A hospital pharmacist who is thought to be the first person to decommission a medicine under the Falsified Medicines Directive (FMD) in the UK has warned that the system could be ‘undermined’ by medicine packets that carry FMD hardware, but are not registered with the national medicines verification system (NMVS).
In December 2018, the National Pharmacy Association announced that Market Pharmacy in Bolton was the first community pharmacy in the UK to become fully FMD-compliant, successfully decommissioning and recommissioning a medicine.
However, The Pharmaceutical Journal has now learned that a pack of insulin was processed under FMD procedures on 11 November 2018, at Aintree University Hospital NHS Foundation Trust — making this, as far as can be established, the UK’s first registered decommission of a medicine. The insulin pack was decommissioned at 14:29 by Alex Jennings, assistant clinical director of pharmacy at the hospital. Jennings also developed the software that Aintree University Hospital uses to decommission medicines.

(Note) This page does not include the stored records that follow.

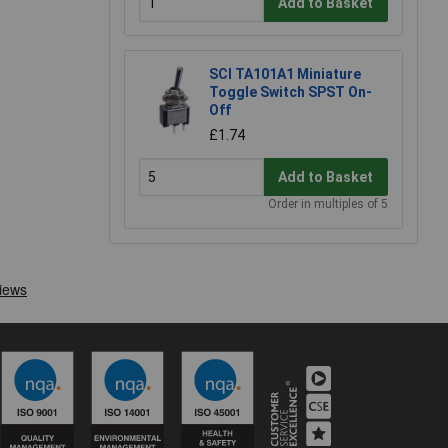
Add to Basket
SCI TA101A1 Miniature
Toggle Switch SPST On-
Off
£1.74
Add to Basket
Order in multiples of 5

“I spent two days searching for stock that we held [which had been uploaded to the NMVS] and eventually, after many failed scans, I came across the Lilly range of insulin,” he said.

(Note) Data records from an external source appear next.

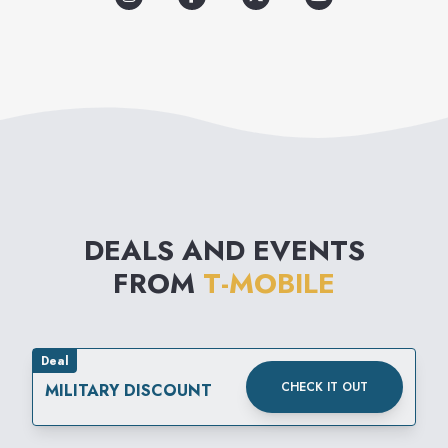
chargers, hands-free kits, ear
phones, and carrying cases.
DEALS AND EVENTS
FROM
T-MOBILE
Deal
CHECK IT OUT
MILITARY DISCOUNT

However, Jennings highlighted an issue that he believes could “undermine FMD” for pharmacists who need to decommission medicines at the point of supply to a patient: he said that he has encountered medicine packs that carry the 2D barcode and associated safety features required by FMD, but that were not recognised by the NMVS.
He told The Pharmaceutical Journal: “Many [packs] are starting to appear with 2D barcodes. A smaller cohort have both the 2D barcode and the security seal. Theoretically, these could be on the NMVS; but so far I have only found two product ranges to be on it. Are the manufacturers going to upload all FMD-compliant data at a later date?

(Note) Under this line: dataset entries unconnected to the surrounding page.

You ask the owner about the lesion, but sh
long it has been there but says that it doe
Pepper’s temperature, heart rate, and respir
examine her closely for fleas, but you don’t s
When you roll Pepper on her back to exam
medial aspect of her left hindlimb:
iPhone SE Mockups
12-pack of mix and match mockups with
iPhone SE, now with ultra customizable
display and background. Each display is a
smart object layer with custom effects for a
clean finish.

“The biggest problem, longer term, is scannable stock that is not in the system.”
Jennings is concerned that pharmacies could be “full of unknown stock”.
Jonathan Buisson, international pharmacy and policy manager at Walgreens Boots Alliance and an expert on FMD, said that since the directive is not yet in force, it is not illegal for manufacturers to send out packs without having first uploaded the pack data to the NMVS. He said that anyone experiencing the issues that Jennings described should inform SecurMed or the Medicines and Healthcare products Regulatory Agency.